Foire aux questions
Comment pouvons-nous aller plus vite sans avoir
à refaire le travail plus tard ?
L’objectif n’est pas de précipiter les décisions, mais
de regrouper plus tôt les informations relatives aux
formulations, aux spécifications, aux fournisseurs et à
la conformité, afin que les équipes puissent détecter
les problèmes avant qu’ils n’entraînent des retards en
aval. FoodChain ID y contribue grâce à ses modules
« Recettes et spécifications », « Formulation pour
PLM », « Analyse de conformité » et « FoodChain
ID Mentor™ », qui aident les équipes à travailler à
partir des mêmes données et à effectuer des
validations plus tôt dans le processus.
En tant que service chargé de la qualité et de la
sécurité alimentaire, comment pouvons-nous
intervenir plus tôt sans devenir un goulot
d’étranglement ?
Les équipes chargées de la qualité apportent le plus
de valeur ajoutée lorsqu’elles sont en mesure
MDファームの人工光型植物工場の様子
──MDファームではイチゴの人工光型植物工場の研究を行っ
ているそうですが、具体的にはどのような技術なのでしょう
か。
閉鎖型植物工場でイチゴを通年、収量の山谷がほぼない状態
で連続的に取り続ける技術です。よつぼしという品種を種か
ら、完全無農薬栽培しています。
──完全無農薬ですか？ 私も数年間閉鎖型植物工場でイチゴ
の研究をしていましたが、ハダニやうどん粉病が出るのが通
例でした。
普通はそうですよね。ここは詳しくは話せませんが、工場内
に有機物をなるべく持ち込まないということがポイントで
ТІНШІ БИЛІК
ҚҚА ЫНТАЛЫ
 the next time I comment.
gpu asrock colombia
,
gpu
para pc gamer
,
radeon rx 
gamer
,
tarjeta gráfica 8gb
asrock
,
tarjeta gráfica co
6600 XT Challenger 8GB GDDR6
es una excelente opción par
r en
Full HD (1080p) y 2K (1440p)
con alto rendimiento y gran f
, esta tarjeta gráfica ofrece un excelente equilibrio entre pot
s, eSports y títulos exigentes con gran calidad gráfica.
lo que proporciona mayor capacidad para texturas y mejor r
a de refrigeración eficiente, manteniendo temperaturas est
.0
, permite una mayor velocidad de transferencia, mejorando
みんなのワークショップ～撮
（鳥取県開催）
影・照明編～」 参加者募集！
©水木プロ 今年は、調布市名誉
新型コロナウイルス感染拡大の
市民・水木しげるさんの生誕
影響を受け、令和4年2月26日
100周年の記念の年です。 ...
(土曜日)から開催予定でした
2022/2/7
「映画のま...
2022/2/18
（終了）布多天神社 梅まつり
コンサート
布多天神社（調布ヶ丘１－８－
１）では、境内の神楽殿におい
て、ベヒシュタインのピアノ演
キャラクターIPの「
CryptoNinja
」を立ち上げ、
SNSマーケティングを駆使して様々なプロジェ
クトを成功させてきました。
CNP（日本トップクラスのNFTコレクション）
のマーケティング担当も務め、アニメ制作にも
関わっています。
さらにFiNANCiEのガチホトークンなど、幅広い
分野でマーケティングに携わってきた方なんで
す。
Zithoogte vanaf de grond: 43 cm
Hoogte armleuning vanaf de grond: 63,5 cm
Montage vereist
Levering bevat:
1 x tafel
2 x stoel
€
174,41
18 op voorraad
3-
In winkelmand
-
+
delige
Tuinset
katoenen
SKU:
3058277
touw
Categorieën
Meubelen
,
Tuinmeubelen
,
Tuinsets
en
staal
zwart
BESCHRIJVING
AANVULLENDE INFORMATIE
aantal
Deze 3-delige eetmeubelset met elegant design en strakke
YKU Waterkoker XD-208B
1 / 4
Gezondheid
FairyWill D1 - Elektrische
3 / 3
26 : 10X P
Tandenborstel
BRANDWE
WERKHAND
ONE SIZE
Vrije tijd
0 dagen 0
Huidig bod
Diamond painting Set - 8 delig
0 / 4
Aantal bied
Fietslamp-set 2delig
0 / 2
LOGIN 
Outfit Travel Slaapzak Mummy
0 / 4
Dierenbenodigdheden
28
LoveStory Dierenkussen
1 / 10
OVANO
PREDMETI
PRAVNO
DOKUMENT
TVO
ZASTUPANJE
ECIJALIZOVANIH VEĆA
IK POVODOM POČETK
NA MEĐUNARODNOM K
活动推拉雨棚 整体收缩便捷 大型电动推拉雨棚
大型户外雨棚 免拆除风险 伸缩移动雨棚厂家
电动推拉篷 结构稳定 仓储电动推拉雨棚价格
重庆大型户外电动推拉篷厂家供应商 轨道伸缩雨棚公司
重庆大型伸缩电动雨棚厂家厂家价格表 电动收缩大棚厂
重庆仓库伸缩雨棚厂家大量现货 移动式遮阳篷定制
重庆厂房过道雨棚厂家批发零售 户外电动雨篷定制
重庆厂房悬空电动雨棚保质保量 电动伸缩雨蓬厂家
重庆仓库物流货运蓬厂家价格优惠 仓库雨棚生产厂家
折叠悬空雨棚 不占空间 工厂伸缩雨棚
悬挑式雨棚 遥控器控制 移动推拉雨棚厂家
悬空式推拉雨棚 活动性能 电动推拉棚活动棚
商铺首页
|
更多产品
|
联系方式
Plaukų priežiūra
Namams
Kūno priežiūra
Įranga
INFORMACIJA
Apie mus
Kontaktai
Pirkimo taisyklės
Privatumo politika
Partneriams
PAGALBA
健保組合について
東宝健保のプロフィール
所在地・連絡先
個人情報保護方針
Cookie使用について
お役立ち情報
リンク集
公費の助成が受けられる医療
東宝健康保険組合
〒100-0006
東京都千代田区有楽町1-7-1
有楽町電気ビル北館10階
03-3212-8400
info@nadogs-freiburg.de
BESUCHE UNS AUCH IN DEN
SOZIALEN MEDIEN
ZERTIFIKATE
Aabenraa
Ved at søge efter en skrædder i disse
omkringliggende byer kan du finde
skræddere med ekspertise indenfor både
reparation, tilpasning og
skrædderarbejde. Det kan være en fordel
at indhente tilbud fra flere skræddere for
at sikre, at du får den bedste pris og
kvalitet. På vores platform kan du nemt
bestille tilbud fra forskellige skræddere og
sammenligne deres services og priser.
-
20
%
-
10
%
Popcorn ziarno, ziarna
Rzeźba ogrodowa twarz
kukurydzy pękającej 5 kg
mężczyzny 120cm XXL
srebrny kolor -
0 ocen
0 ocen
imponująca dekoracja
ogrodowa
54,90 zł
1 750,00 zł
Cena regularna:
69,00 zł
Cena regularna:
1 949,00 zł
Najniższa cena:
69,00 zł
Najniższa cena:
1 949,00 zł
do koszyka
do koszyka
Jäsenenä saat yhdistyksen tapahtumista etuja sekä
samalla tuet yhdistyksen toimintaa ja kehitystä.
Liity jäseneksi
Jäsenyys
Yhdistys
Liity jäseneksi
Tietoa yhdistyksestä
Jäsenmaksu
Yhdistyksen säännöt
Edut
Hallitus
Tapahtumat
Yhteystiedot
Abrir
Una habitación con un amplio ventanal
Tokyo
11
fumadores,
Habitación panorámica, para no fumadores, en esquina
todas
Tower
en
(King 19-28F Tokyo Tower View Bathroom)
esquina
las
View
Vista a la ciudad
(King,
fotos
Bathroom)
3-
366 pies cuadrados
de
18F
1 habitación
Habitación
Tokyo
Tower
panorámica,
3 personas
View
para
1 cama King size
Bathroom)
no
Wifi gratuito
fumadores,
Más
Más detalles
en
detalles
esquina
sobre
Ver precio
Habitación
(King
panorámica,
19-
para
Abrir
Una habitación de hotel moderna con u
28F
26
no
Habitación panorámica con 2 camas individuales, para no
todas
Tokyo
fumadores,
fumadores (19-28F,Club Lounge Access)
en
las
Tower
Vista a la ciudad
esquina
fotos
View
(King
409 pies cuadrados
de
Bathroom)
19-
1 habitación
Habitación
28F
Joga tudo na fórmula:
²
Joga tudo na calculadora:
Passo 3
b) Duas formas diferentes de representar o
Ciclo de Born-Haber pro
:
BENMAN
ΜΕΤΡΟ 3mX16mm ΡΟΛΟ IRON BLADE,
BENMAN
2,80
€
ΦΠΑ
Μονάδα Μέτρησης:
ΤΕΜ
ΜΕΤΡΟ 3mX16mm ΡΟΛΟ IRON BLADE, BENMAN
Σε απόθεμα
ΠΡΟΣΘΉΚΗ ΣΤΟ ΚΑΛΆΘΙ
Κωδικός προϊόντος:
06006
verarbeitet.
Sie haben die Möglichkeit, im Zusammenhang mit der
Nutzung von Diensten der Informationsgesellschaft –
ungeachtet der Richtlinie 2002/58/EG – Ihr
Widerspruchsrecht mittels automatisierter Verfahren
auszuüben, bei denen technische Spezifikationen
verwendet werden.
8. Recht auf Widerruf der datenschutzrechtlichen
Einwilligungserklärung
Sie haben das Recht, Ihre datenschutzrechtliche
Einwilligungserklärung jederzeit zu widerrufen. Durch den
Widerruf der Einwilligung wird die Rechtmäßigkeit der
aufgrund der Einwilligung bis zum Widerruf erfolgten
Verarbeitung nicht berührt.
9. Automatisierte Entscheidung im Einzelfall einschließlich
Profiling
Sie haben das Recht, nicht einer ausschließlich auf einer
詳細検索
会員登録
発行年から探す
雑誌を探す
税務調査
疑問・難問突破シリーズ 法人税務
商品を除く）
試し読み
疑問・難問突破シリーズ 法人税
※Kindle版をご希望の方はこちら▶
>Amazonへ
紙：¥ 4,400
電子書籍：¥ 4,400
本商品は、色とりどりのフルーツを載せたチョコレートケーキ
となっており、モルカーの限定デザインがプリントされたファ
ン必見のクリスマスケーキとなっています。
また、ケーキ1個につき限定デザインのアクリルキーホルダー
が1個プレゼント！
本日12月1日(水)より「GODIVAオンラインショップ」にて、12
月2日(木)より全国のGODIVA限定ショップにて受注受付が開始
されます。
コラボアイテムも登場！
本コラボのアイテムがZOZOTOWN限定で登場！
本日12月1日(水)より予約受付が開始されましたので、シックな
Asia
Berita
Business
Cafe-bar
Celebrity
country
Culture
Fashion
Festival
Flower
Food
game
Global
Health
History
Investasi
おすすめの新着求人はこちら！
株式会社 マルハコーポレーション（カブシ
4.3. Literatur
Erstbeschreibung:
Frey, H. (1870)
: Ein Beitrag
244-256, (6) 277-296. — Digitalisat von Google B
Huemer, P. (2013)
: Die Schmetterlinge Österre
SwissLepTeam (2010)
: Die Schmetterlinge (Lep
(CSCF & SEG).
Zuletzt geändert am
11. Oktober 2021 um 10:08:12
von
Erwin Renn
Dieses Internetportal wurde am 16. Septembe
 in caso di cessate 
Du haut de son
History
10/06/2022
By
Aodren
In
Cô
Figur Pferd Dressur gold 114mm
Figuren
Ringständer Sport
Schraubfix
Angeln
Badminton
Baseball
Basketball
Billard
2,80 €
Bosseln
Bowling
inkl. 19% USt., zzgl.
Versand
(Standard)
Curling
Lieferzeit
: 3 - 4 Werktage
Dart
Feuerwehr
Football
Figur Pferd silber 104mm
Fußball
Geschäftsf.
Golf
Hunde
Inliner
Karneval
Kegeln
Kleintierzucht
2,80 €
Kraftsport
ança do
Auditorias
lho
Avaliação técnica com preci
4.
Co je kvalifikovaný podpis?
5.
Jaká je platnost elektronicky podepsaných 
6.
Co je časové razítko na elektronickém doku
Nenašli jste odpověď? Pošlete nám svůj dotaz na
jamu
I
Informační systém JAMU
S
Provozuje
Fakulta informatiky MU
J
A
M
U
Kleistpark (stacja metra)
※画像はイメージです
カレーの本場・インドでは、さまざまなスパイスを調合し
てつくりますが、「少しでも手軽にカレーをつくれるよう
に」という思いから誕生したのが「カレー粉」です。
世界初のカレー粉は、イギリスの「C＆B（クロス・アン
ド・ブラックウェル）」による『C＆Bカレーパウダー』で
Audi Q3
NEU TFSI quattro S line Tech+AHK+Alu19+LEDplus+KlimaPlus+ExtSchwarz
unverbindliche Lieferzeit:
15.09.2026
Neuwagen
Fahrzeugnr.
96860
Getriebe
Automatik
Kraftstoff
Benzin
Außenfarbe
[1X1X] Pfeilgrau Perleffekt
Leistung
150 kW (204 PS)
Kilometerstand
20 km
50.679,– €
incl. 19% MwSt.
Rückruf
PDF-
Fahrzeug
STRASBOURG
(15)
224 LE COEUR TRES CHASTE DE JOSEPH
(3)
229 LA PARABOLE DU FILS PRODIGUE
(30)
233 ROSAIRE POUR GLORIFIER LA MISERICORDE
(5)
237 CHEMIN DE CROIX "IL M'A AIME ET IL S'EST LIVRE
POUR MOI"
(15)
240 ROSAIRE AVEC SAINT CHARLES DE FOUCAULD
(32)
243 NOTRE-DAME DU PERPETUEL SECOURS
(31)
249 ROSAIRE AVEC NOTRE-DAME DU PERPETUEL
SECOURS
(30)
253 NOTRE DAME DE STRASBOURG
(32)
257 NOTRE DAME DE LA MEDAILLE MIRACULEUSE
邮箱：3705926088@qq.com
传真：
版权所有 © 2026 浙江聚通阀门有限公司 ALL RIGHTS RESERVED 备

§ §

• Your objective
Check each line of the entries, and copy the ones that contain "tilbud".

• Response to this exercise
at indhente tilbud fra flere skræddere for
bestille tilbud fra forskellige skræddere og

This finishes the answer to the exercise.